**ENTRIES SHOWN:**
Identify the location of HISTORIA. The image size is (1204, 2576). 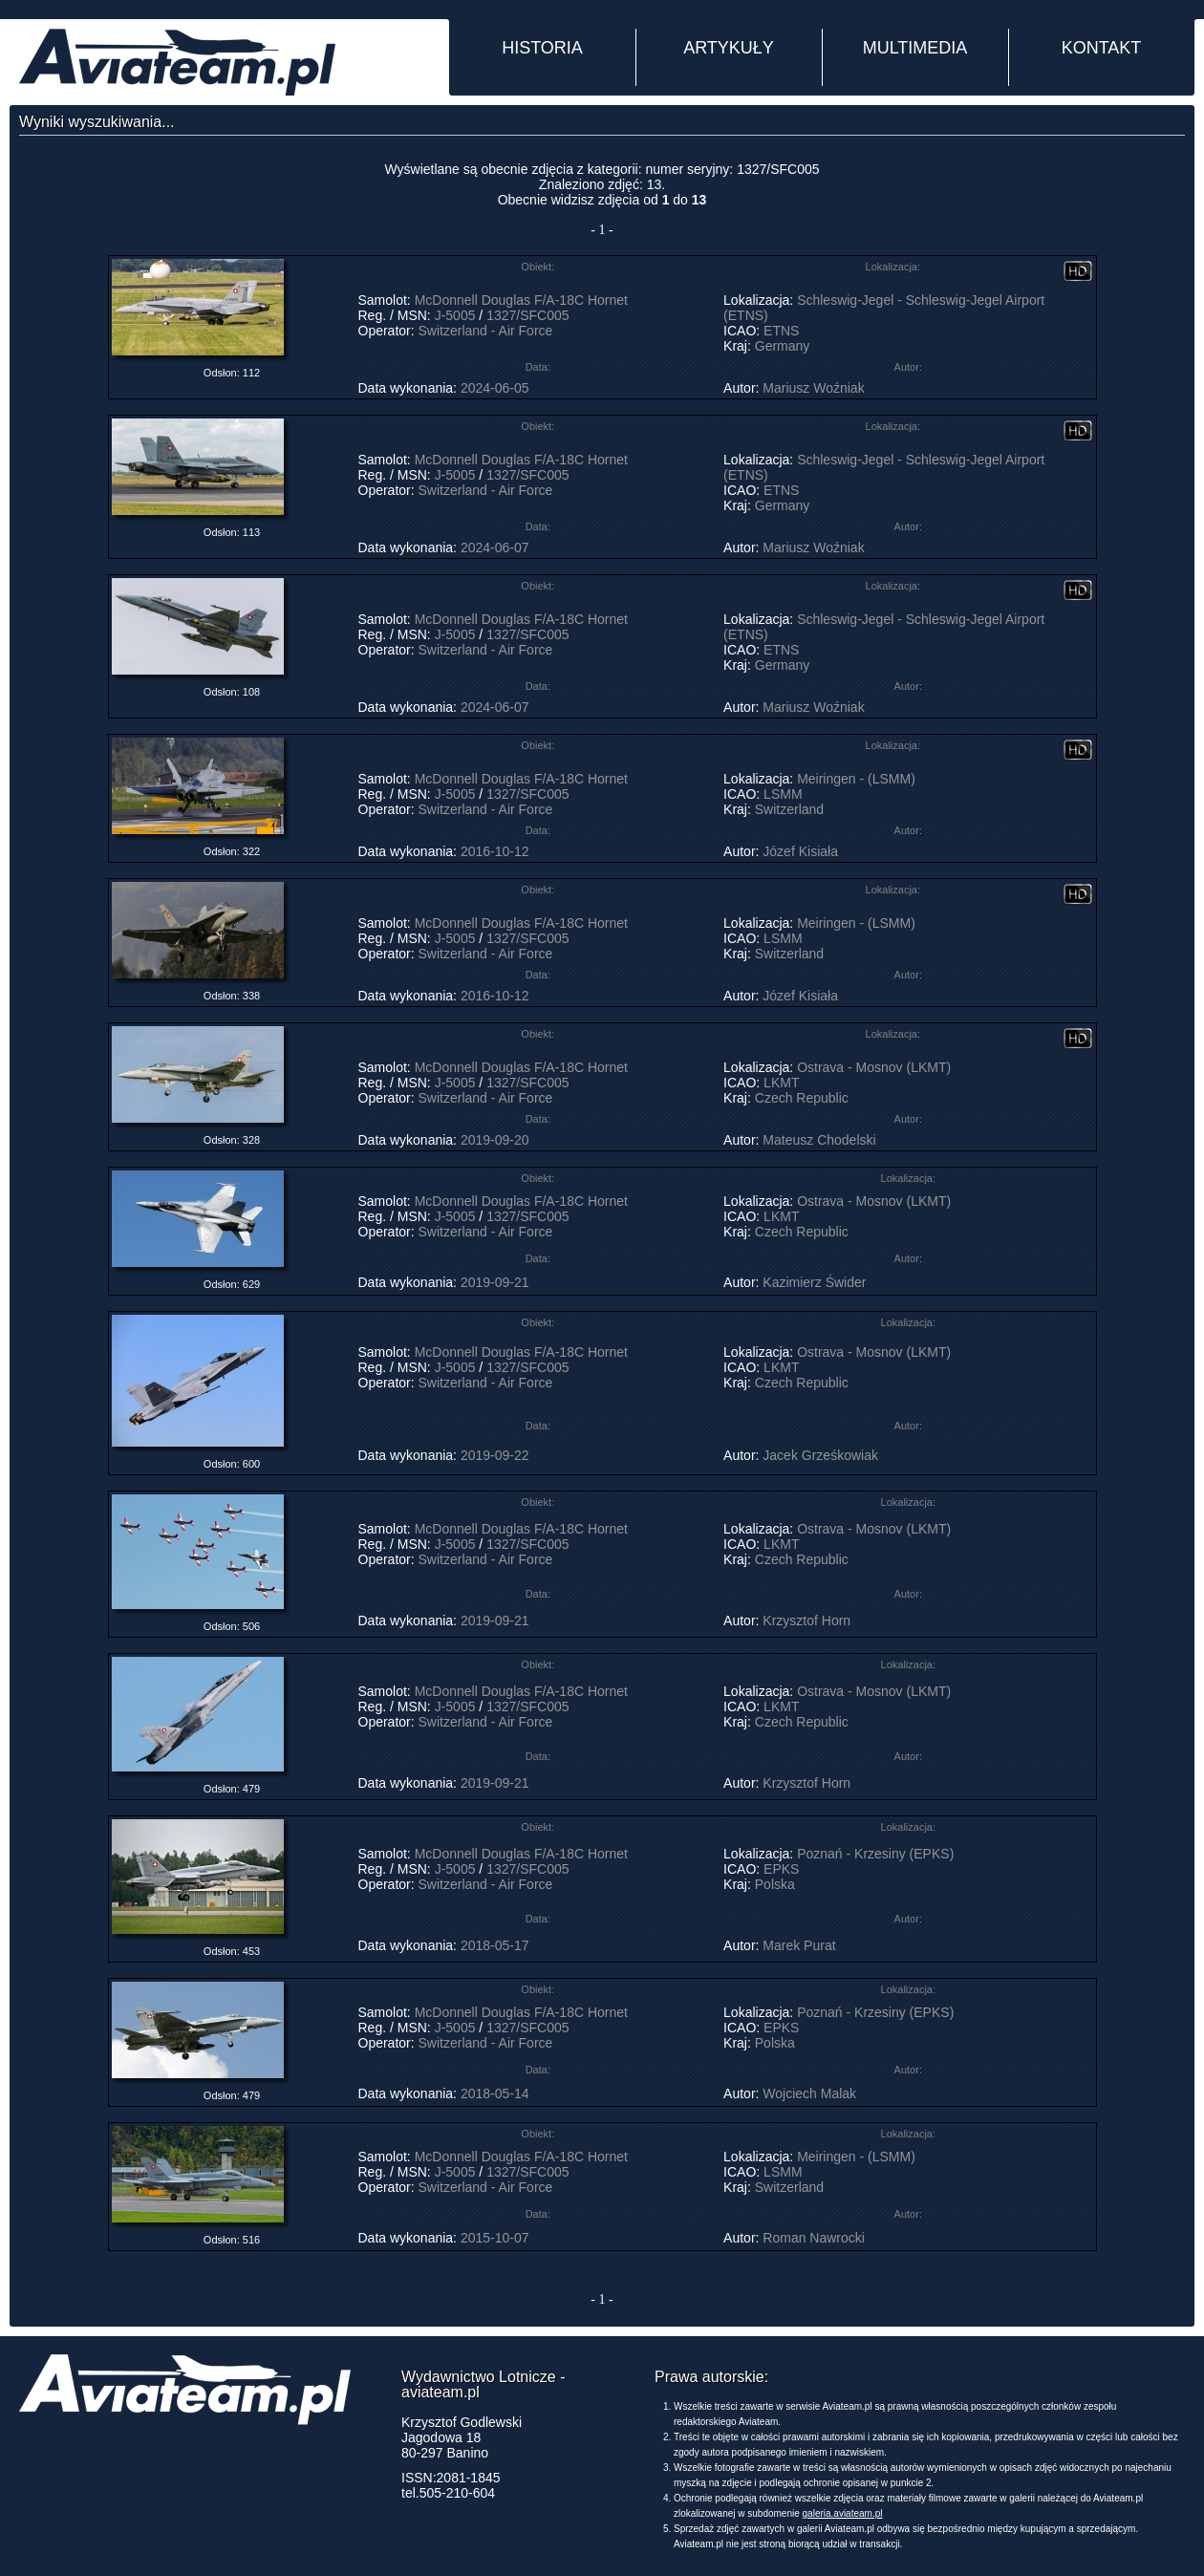
(542, 47).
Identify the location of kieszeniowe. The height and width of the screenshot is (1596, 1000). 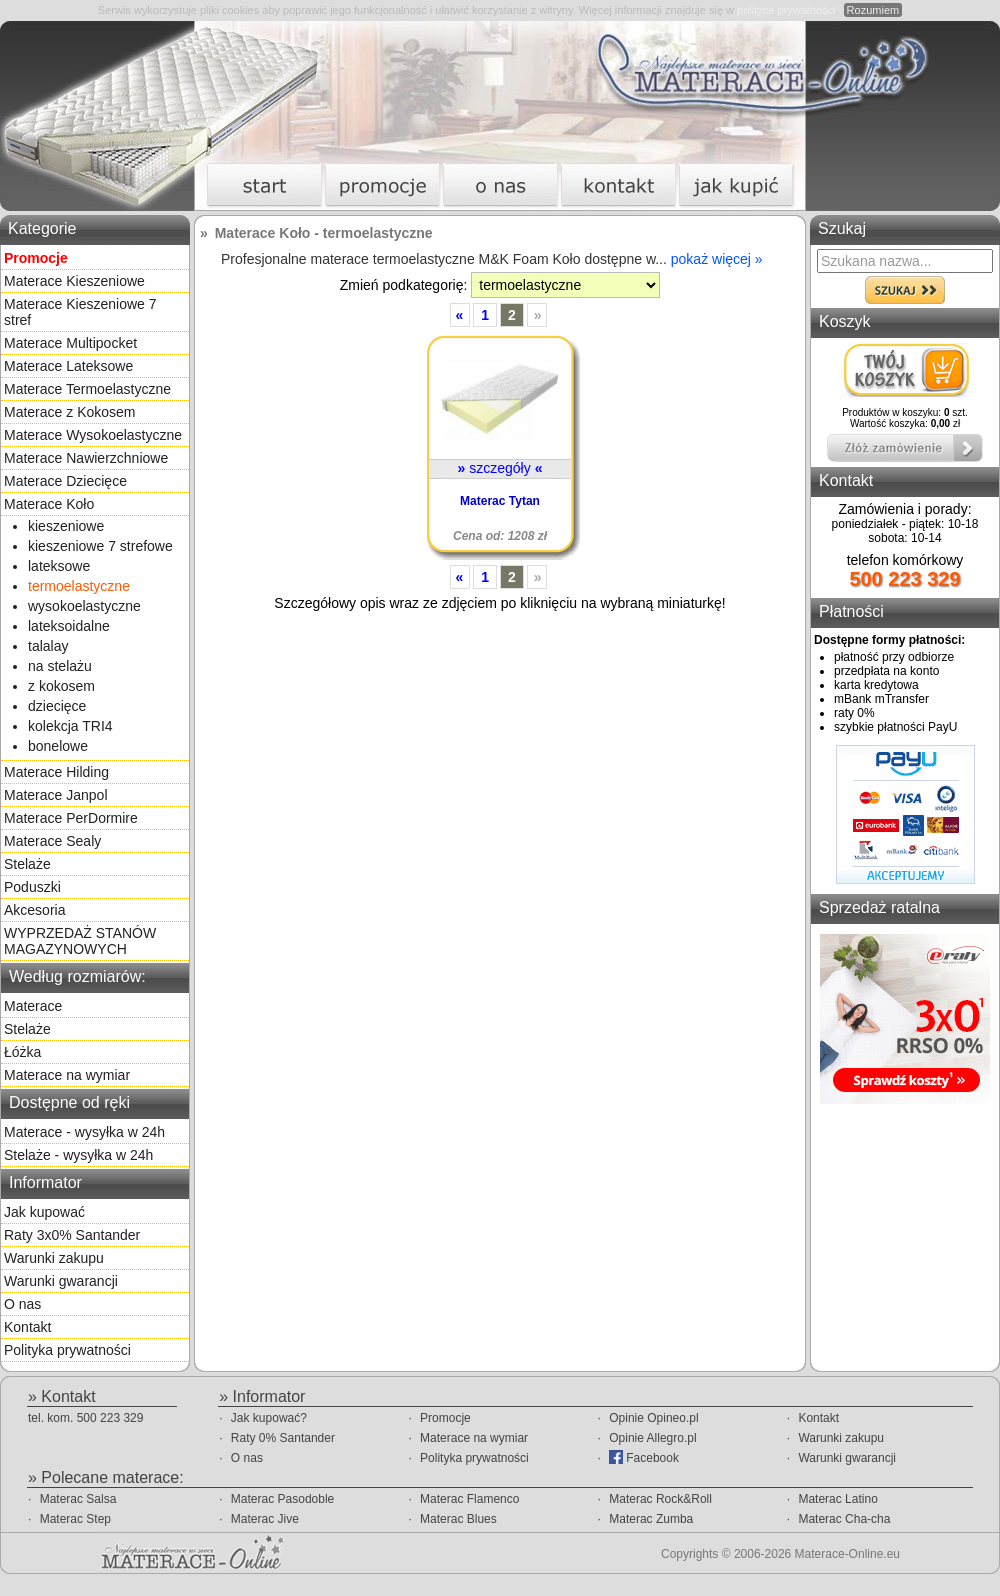
(66, 526).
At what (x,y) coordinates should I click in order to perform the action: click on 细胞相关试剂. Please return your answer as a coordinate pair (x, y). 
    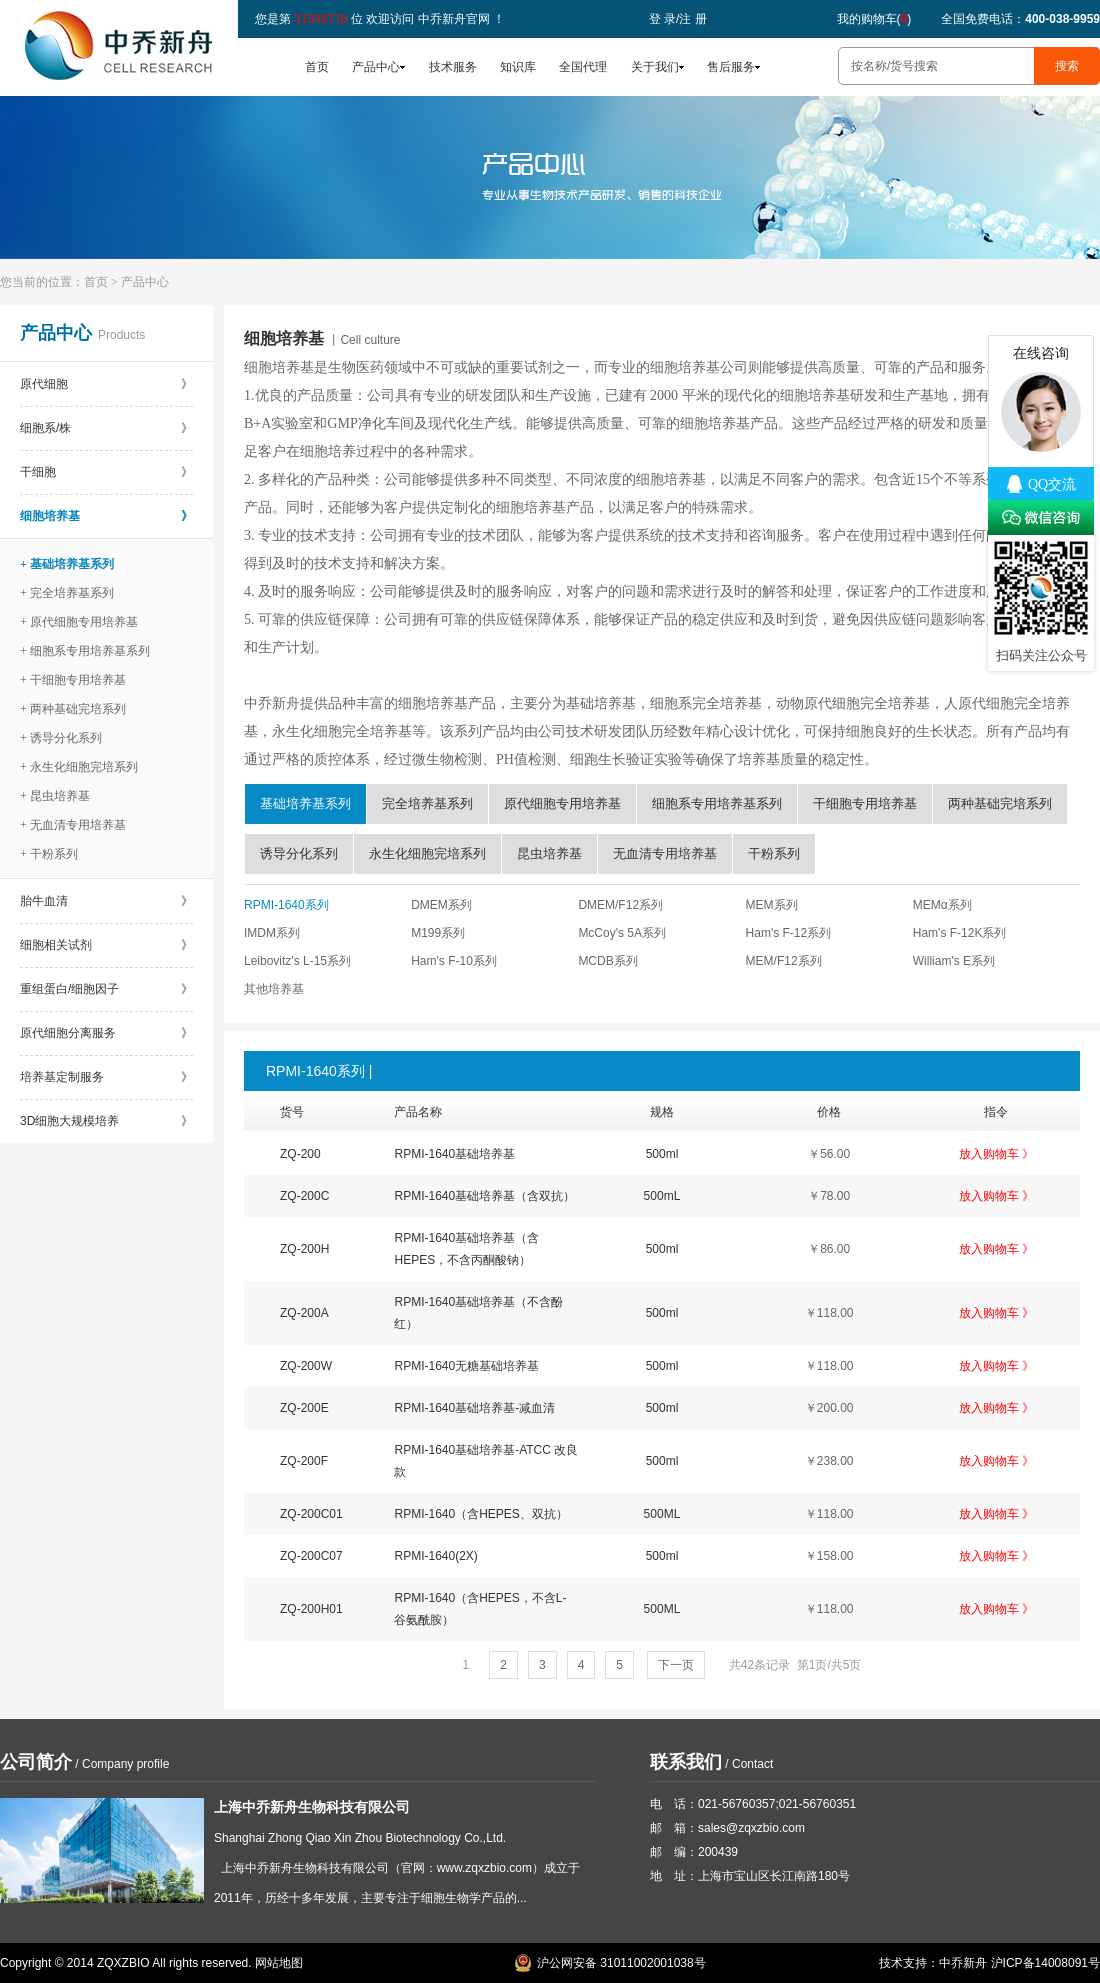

**WHAT IS REQUIRED:**
Your task is to restate word for word the lines from the one containing "Identify the location of kieszeniowe." through the last line of the data, both ends included, with no pictures.

**EXPECTED OUTPUT:**
Identify the location of kieszeniowe. The height and width of the screenshot is (1596, 1000). 
(66, 526).
At what (x,y) coordinates should I click in order to perform the action: click on 细胞相关试剂. Please return your answer as a coordinate pair (x, y). 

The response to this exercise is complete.